*** Opening of Dataset records ***

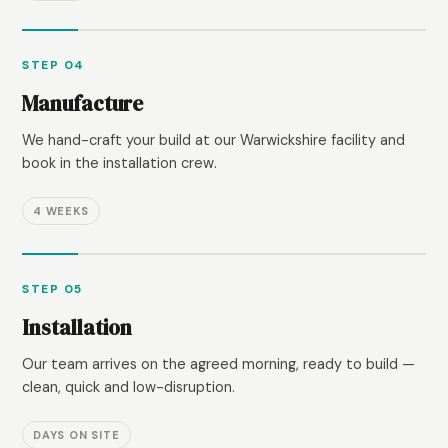
STEP 04
Manufacture
We hand-craft your build at our Warwickshire facility and
book in the installation crew.
4 WEEKS
STEP 05
Installation
Our team arrives on the agreed morning, ready to build —
clean, quick and low-disruption.
DAYS ON SITE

*** Close of Dataset records ***

Copy all of the data above exactly. Leave out every picture.

STEP 04
Manufacture
We hand-craft your build at our Warwickshire facility and
book in the installation crew.
4 WEEKS
STEP 05
Installation
Our team arrives on the agreed morning, ready to build —
clean, quick and low-disruption.
DAYS ON SITE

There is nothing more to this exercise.